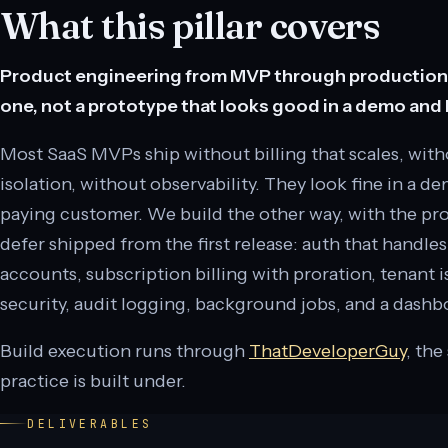
What this pillar covers
Product engineering from MVP through production s
one, not a prototype that looks good in a demo and b
Most SaaS MVPs ship without billing that scales, with
isolation, without observability. They look fine in a de
paying customer. We build the other way, with the 
defer shipped from the first release: auth that handle
accounts, subscription billing with proration, tenant i
security, audit logging, background jobs, and a dashbo
Build execution runs through
ThatDeveloperGuy
, the
practice is built under.
DELIVERABLES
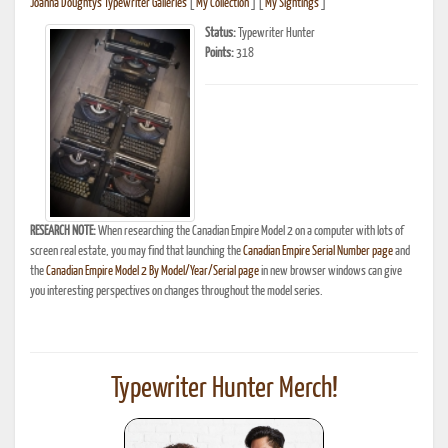
Joanna Doughty's Typewriter Galleries
[
My Collection
] [
My Sightings
]
Status:
Typewriter Hunter
Points:
318
RESEARCH NOTE:
When researching the Canadian Empire Model 2 on a computer with lots of
screen real estate, you may find that launching the
Canadian Empire Serial Number page
and
the
Canadian Empire Model 2 By Model/Year/Serial page
in new browser windows can give
you interesting perspectives on changes throughout the model series.
Typewriter Hunter Merch!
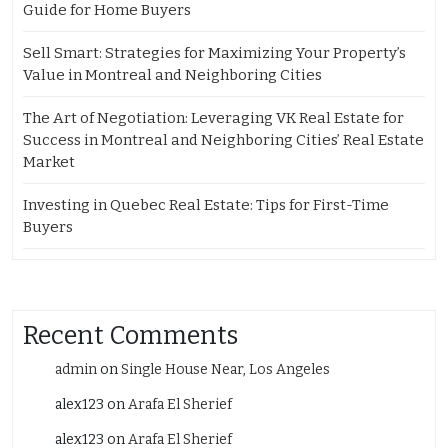
Guide for Home Buyers
Sell Smart: Strategies for Maximizing Your Property’s
Value in Montreal and Neighboring Cities
The Art of Negotiation: Leveraging VK Real Estate for
Success in Montreal and Neighboring Cities’ Real Estate
Market
Investing in Quebec Real Estate: Tips for First-Time
Buyers
Recent Comments
admin
on
Single House Near, Los Angeles
alex123
on
Arafa El Sherief
alex123
on
Arafa El Sherief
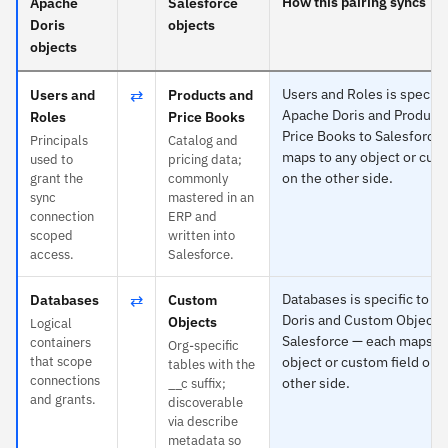
How this pairing syncs
Apache
Salesforce
Doris
objects
objects
⇄
Users and Roles is specific
Users and
Products and
Apache Doris and Product
Roles
Price Books
Price Books to Salesforce
Principals
Catalog and
maps to any object or cust
used to
pricing data;
on the other side.
grant the
commonly
sync
mastered in an
connection
ERP and
scoped
written into
access.
Salesforce.
⇄
Databases is specific to A
Databases
Custom
Doris and Custom Objects 
Objects
Logical
Salesforce — each maps to
containers
Org-specific
that scope
object or custom field on 
tables with the
connections
other side.
__c suffix;
and grants.
discoverable
via describe
metadata so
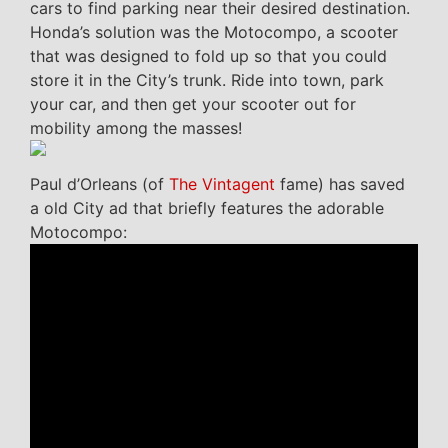
cars to find parking near their desired destination.
Honda’s solution was the Motocompo, a scooter
that was designed to fold up so that you could
store it in the City’s trunk. Ride into town, park
your car, and then get your scooter out for
mobility among the masses!
Paul d’Orleans (of
The Vintagent
fame) has saved
a old City ad that briefly features the adorable
Motocompo:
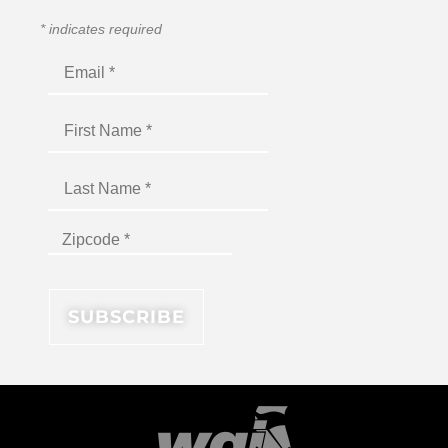
*
indicates required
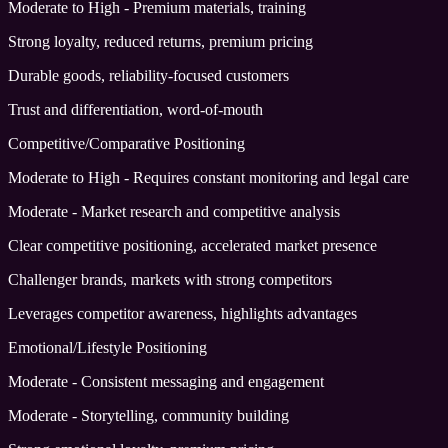
Moderate to High - Premium materials, training
Strong loyalty, reduced returns, premium pricing
Durable goods, reliability-focused customers
Trust and differentiation, word-of-mouth
Competitive/Comparative Positioning
Moderate to High - Requires constant monitoring and legal care
Moderate - Market research and competitive analysis
Clear competitive positioning, accelerated market presence
Challenger brands, markets with strong competitors
Leverages competitor awareness, highlights advantages
Emotional/Lifestyle Positioning
Moderate - Consistent messaging and engagement
Moderate - Storytelling, community building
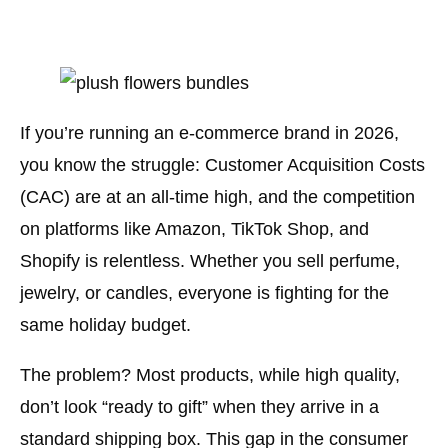
If you’re running an e-commerce brand in 2026,
you know the struggle: Customer Acquisition Costs
(CAC) are at an all-time high, and the competition
on platforms like Amazon, TikTok Shop, and
Shopify is relentless. Whether you sell perfume,
jewelry, or candles, everyone is fighting for the
same holiday budget.
The problem? Most products, while high quality,
don’t look “ready to gift” when they arrive in a
standard shipping box. This gap in the consumer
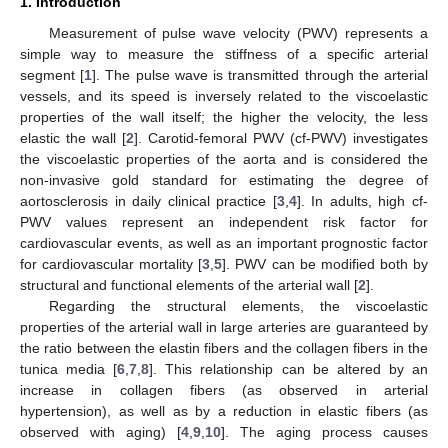
1. Introduction
Measurement of pulse wave velocity (PWV) represents a
simple way to measure the stiffness of a specific arterial
segment [
1
]. The pulse wave is transmitted through the arterial
vessels, and its speed is inversely related to the viscoelastic
properties of the wall itself; the higher the velocity, the less
elastic the wall [
2
]. Carotid-femoral PWV (cf-PWV) investigates
the viscoelastic properties of the aorta and is considered the
non-invasive gold standard for estimating the degree of
aortosclerosis in daily clinical practice [
3
,
4
]. In adults, high cf-
PWV values represent an independent risk factor for
cardiovascular events, as well as an important prognostic factor
for cardiovascular mortality [
3
,
5
]. PWV can be modified both by
structural and functional elements of the arterial wall [
2
].
Regarding the structural elements, the viscoelastic
properties of the arterial wall in large arteries are guaranteed by
the ratio between the elastin fibers and the collagen fibers in the
tunica media [
6
,
7
,
8
]. This relationship can be altered by an
increase in collagen fibers (as observed in arterial
hypertension), as well as by a reduction in elastic fibers (as
observed with aging) [
4
,
9
,
10
]. The aging process causes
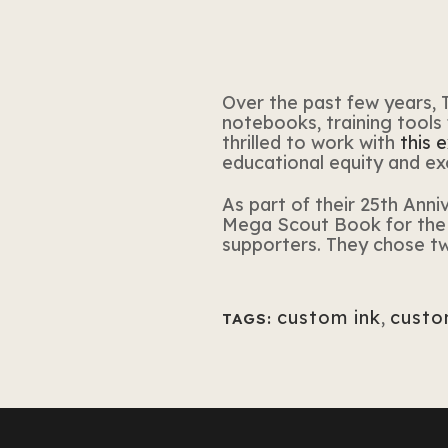
Over the past few years,
notebooks, training tools
thrilled to work with
this 
educational equity and exc
As part of their 25th Ann
Mega Scout Book
for
the 
supporters. They chose t
custom ink
,
custo
TAGS:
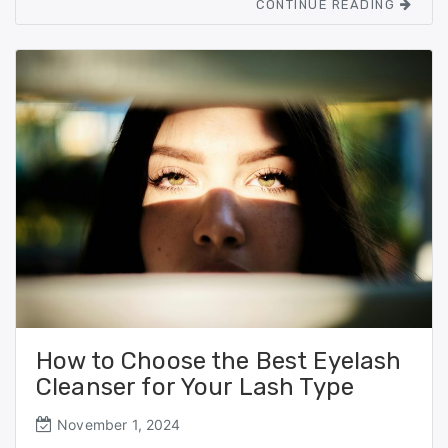
CONTINUE READING
b
d
o
o
o
n
k
How to Choose the Best Eyelash
Cleanser for Your Lash Type
November 1, 2024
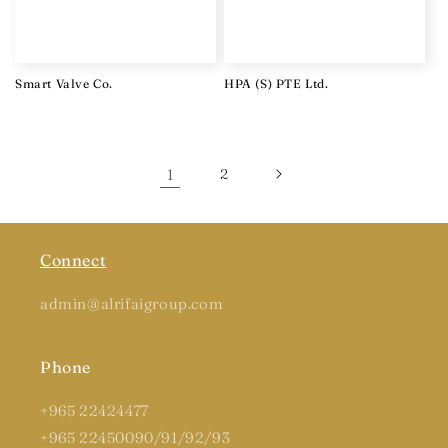
Smart Valve Co.
HPA (S) PTE Ltd.
1
2
Connect
admin@alrifaigroup.com
Phone
+965 22424477
+965 22450090/91/92/93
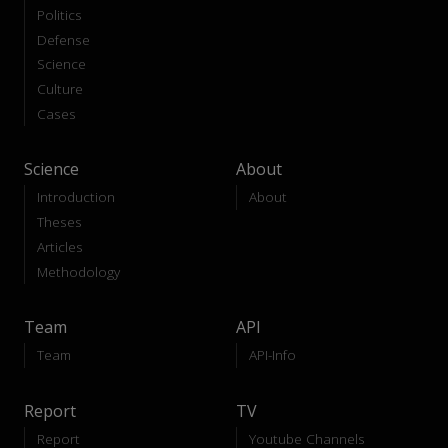
Politics
Defense
Science
Culture
Cases
Science
About
Introduction
About
Theses
Articles
Methodology
Team
API
Team
API-Info
Report
TV
Report
Youtube Channels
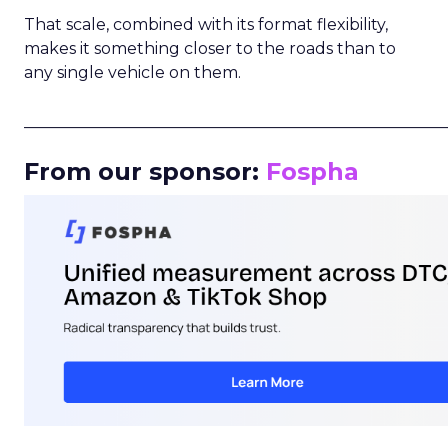
That scale, combined with its format flexibility,
makes it something closer to the roads than to
any single vehicle on them.
_____________________________________________________
From our sponsor:
Fospha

Task requirements
Using the data above, print only the lines starting at the one with "on platforms like Amazon, TikTok Shop, and" and ending at the one with "Youtube Channels", exactly as they stand, minus the pictures.

Expected answer
on platforms like Amazon, TikTok Shop, and
Shopify is relentless. Whether you sell perfume,
jewelry, or candles, everyone is fighting for the
same holiday budget.
The problem? Most products, while high quality,
don’t look “ready to gift” when they arrive in a
standard shipping box. This gap in the consumer
1. Introduction
Measurement of pulse wave velocity (PWV) represents a
simple way to measure the stiffness of a specific arterial
segment [
1
]. The pulse wave is transmitted through the arterial
vessels, and its speed is inversely related to the viscoelastic
properties of the wall itself; the higher the velocity, the less
elastic the wall [
2
]. Carotid-femoral PWV (cf-PWV) investigates
the viscoelastic properties of the aorta and is considered the
non-invasive gold standard for estimating the degree of
aortosclerosis in daily clinical practice [
3
,
4
]. In adults, high cf-
PWV values represent an independent risk factor for
cardiovascular events, as well as an important prognostic factor
for cardiovascular mortality [
3
,
5
]. PWV can be modified both by
structural and functional elements of the arterial wall [
2
].
Regarding the structural elements, the viscoelastic
properties of the arterial wall in large arteries are guaranteed by
the ratio between the elastin fibers and the collagen fibers in the
tunica media [
6
,
7
,
8
]. This relationship can be altered by an
increase in collagen fibers (as observed in arterial
hypertension), as well as by a reduction in elastic fibers (as
observed with aging) [
4
,
9
,
10
]. The aging process causes
Over the past few years,
notebooks, training tools
thrilled to work with
this 
educational equity and exc
As part of their 25th Ann
Mega Scout Book
for
the 
supporters. They chose t
custom ink
,
custo
TAGS:
CONTINUE READING
b
d
o
o
o
n
k
How to Choose the Best Eyelash
Cleanser for Your Lash Type
November 1, 2024
Smart Valve Co.
HPA (S) PTE Ltd.
1
2
Connect
admin@alrifaigroup.com
Phone
+965 22424477
+965 22450090/91/92/93
Politics
Defense
Science
Culture
Cases
Science
About
Introduction
About
Theses
Articles
Methodology
Team
API
Team
API-Info
Report
TV
Report
Youtube Channels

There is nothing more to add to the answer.